Ser uma pessoa legal implica não poder ser usada por outras como mero objeto, e, em vez disso, ter interesses que a lei deve respeitar. A proteção que obras de arte recebem não lhes é concedida com base na ideia de que as obras de arte são sujeitos com interesses, mas sim por outros fins, como proteger os interesses das pessoas legais ou comunidades de pessoas legais na continuidade da existência desse trabalho de arte.
Atualmente, em todos os países, animais não humanos são considerados na lei como não pessoas. Esta é uma consequência direta da ampla prevalência de posturas especistas. E isso tem implicações muito importantes, uma vez que significa que eles não podem ter qualquer proteção significativa e podem ser tratados como propriedade1. Isso é o que torna legalmente possível que animais não humanos sejam tratados como recursos de quase todas as formas que humanos quiserem, com algumas regulamentações limitando esse uso, porém poucas vezes o proibindo completamente se muitas pessoas o aprovam.
Por esta razão, conceder uma proteção legal significativa a animais não humanos é algo que só pode ser feita de duas formas:
(1) Mudando completamente o sistema legal, substituindo-o por um novo;
(2) Concedendo aos animais não humanos o status de detentores de direitos legais.
A primeira tarefa parece extremamente difícil de alcançar. Os defensores da proteção legal dos animais não humanos teriam muito mais facilidade ao seguirem o segundo curso de ação. Isso implica que aqueles que defendem que animais não humanos sejam protegidos por lei têm fortes razões para defender que lhes sejam concedidos direitos legais2. Dentro do atual sistema jurídico, esta é a única forma real de seus interesses serem seriamente levados em conta. Caso contrário, não haverá garantia de que haja um fim do uso de animais não humanos para qualquer uma das finalidades pelas quais seres humanos queiram explorá-los, e os animais continuarão tendo proteção negada contra a maioria dos danos que possam sofrer.

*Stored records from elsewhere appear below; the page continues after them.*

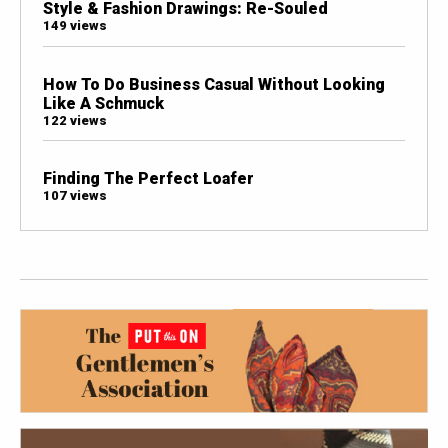
Style & Fashion Drawings: Re-Souled
149 views
How To Do Business Casual Without Looking
Like A Schmuck
122 views
Finding The Perfect Loafer
107 views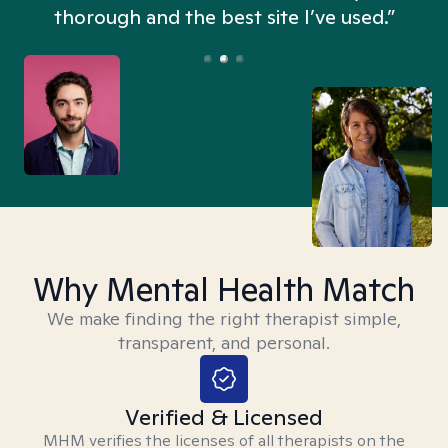
thorough and the best site I’ve used.”
Why Mental Health Match
We make finding the right therapist simple,
transparent, and personal.
Verified & Licensed
MHM verifies the licenses of all therapists on the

Quem defende a consideração moral de animais não humanos gostaria que eles sejam legalmente protegidos de uma forma significativa. Algumas abordagens em ética argumentam que aqueles seres que são moralmente consideráveis têm, ou deveriam ter concedidos, direitos morais (veja a seção sobre as defesas da consideração moral de animais não humanos a partir de diferentes abordagens éticas), enquanto outras abordagens negam isso, porque não acreditam que exista algo como direitos morais e acreditam que também não sejam úteis como algo fictício. No entanto, todas estas abordagens são compatíveis com o apoio a direitos legais para animais não humanos, considerando as razões explicadas acima.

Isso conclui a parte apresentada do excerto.